Il ritrovamento dei resti
I resti del tedesco sono stati trovati da due francesi - Luc Lechanoine (55 anni) e Vincent Danna (50 anni) - mentre percorrevano l'Haute Route, l'itinerario alpinistico che collega Chamonix con Zermatt (VS). "Da vicino, ho scoperto uno scheletro in qualche modo mummificato, danneggiato, ma completo", aveva detto a inizio agosto Lechanoine al sito di Le Matin. "C'era uno zaino blu e rosso, una delle braccia era ancora in una cinghia. C'era anche un bastone da sci o da camminata di marca Leki, rosa e nero", un modello nato nel 1974, "un pile fucsia e una rudimentale piccozza, spezzata in tre. Indossava scarponi in cuoio e ramponi con cinghie in pelle, materiale più vecchio del resto. Era in jeans, quindi non proprio attrezzato per la montagna. Lei o lui doveva essere solo.
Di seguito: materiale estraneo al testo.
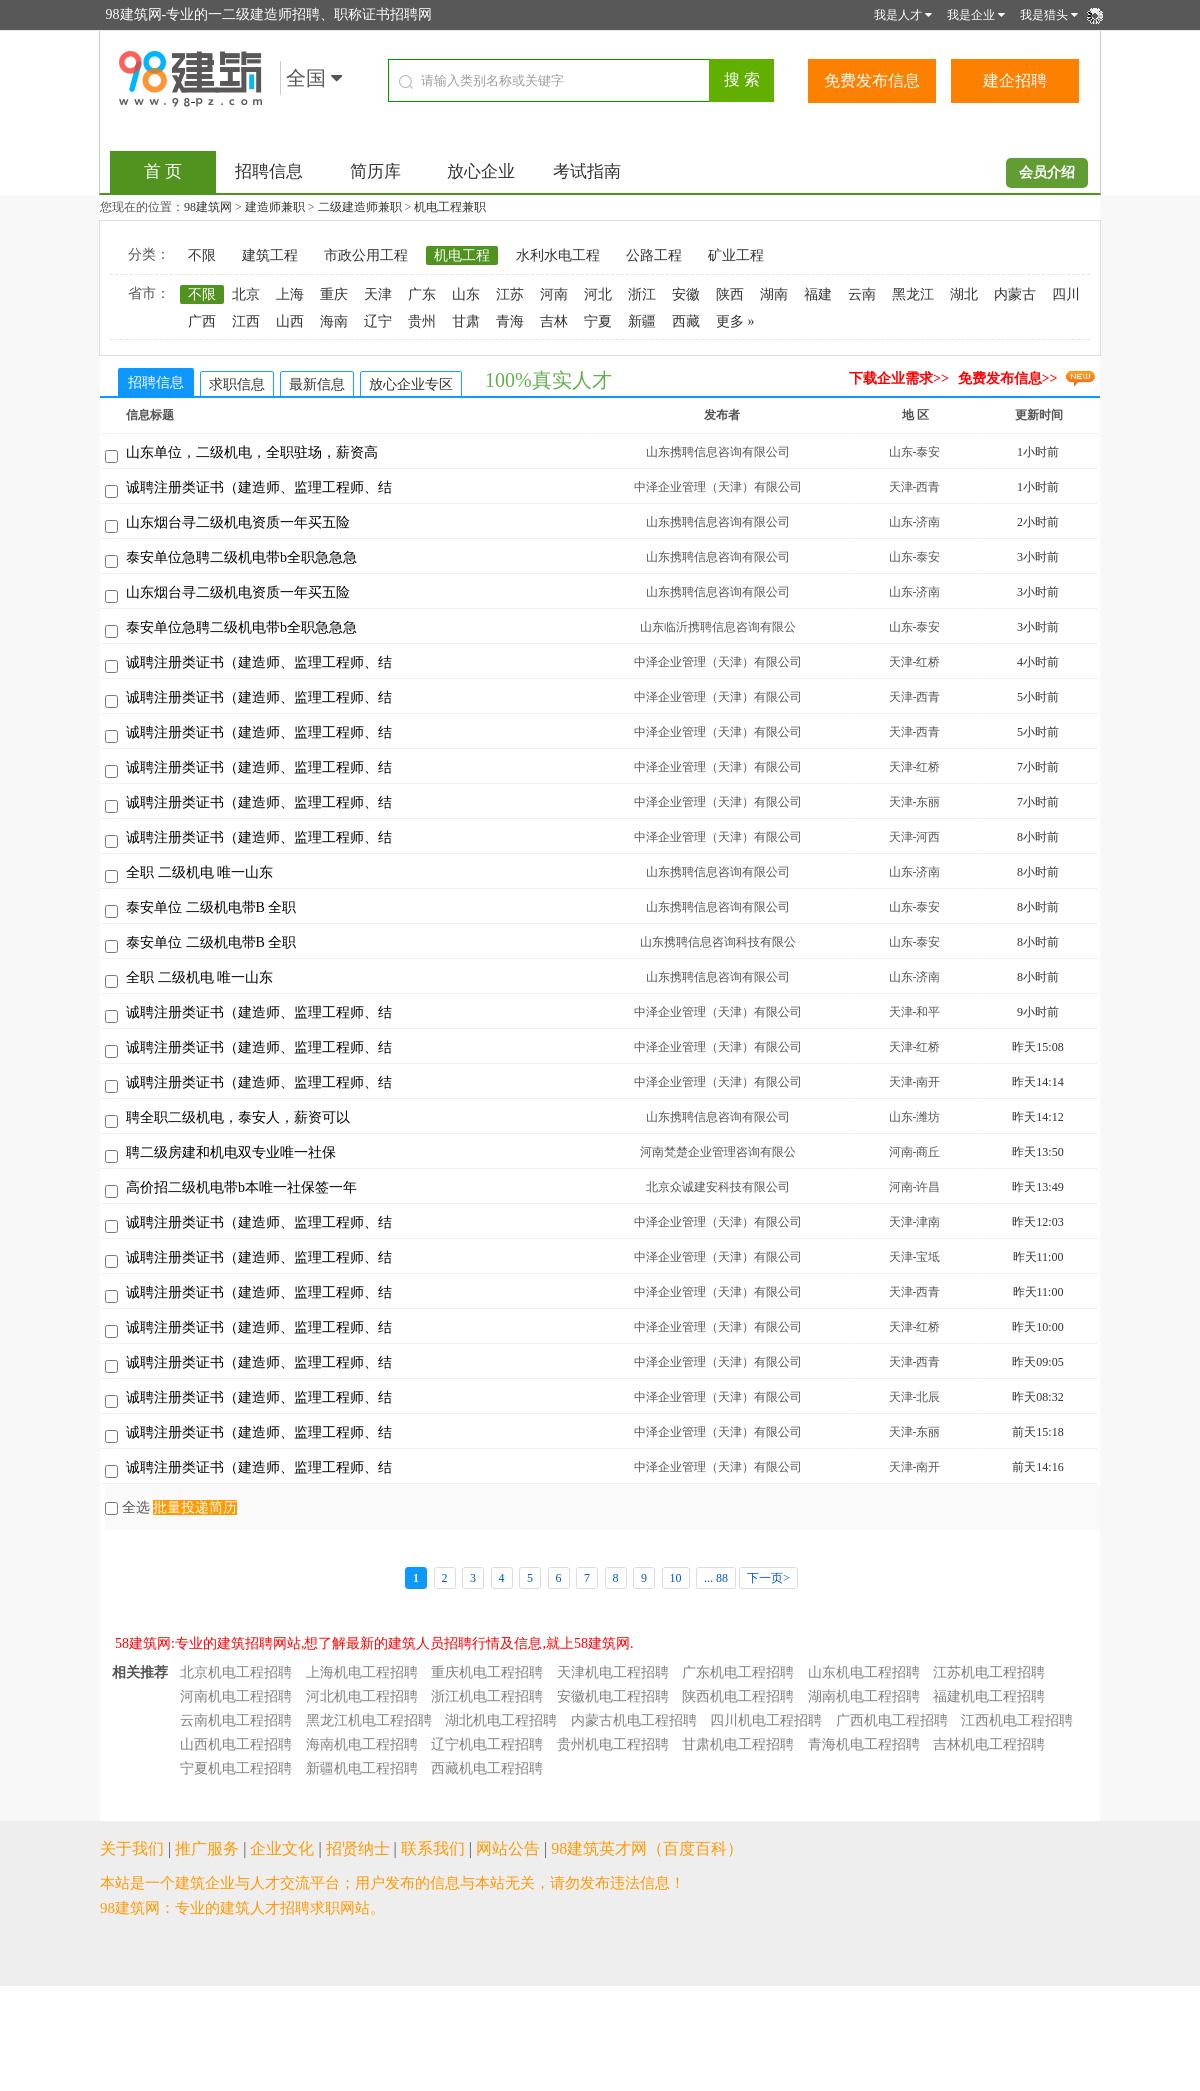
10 (676, 1578)
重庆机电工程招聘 (487, 1672)
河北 (598, 294)
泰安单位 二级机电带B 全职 (211, 907)
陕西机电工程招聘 (738, 1696)
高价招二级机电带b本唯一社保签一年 (241, 1187)
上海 (290, 294)
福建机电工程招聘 (989, 1696)
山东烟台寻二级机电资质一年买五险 (238, 522)
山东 (466, 294)
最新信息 (317, 384)
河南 (554, 294)
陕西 (730, 294)
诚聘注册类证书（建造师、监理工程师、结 (259, 487)
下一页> (768, 1578)
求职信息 (237, 384)
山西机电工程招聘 (236, 1744)
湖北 (964, 294)
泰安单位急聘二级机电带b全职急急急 (241, 557)
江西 (246, 321)
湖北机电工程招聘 (501, 1720)
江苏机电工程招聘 (989, 1672)
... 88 (716, 1578)
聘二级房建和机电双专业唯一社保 (231, 1152)
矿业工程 (736, 255)
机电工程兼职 (450, 207)
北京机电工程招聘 (236, 1672)
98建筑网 (208, 207)
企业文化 (282, 1848)
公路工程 (654, 255)
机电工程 (462, 255)
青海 (510, 321)
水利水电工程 (558, 255)
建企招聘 (1015, 80)
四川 (1066, 294)
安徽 (686, 294)
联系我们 (433, 1848)
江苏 (510, 294)
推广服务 (207, 1848)
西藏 (686, 321)
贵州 (422, 321)
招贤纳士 (358, 1848)
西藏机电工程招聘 (487, 1768)
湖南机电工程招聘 (864, 1696)
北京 (246, 294)
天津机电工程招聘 (613, 1672)
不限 (202, 255)
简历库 (375, 171)
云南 (862, 294)
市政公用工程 (366, 255)
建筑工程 (270, 255)
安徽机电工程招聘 (613, 1696)
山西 (290, 321)
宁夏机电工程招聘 (236, 1768)
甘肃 (466, 321)
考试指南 (587, 171)
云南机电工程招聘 (236, 1720)
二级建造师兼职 (360, 207)
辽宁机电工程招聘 (487, 1744)
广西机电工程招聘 (892, 1720)
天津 (378, 294)
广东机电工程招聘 (738, 1672)
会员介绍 (1047, 172)
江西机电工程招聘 (1017, 1720)
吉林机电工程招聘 (989, 1744)
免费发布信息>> (1008, 378)
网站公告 (508, 1848)
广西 (202, 321)
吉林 (554, 321)
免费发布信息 (872, 80)
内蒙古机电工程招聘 (634, 1720)
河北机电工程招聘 (362, 1696)
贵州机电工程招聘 (613, 1744)
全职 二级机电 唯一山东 (199, 872)
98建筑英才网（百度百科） (647, 1848)
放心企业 (481, 171)
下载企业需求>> (899, 378)
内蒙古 (1015, 294)
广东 (422, 294)
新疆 (642, 321)
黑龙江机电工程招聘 (369, 1720)
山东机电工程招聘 (864, 1672)
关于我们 (132, 1848)
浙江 (642, 294)
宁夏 (598, 321)
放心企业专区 (411, 384)
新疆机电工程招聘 (362, 1768)
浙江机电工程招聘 (487, 1696)
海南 (334, 321)
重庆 (334, 294)
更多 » (735, 321)
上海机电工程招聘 (362, 1672)
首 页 (163, 171)
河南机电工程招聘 (236, 1696)
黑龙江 (913, 294)
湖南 (774, 294)
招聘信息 (269, 171)
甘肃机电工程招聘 (738, 1744)
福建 (818, 294)
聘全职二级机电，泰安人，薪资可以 (238, 1117)
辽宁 (378, 321)
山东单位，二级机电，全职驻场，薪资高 (252, 452)
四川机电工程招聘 (766, 1720)
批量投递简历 (195, 1507)
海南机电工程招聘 (362, 1744)
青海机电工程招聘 (864, 1744)
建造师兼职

È difficile dire per quanto tempo quel corpo fosse lì. Direi tra i 30 e i 40 anni, forse di più: anni ottanta visti i colori fluo". Oggi è arrivata la conferma, ottenuta grazie al test del DNA.
Secondo scheletro ritrovato su un ghiacciaio vallesano
Il 3 agosto scorso un'altro scheletro era stato ritrovato su un ghiacciaio vallesano, più precisamente sul Chessjen, nella regione di Saas Fee. L'identificazione dei resti è ancora in corso.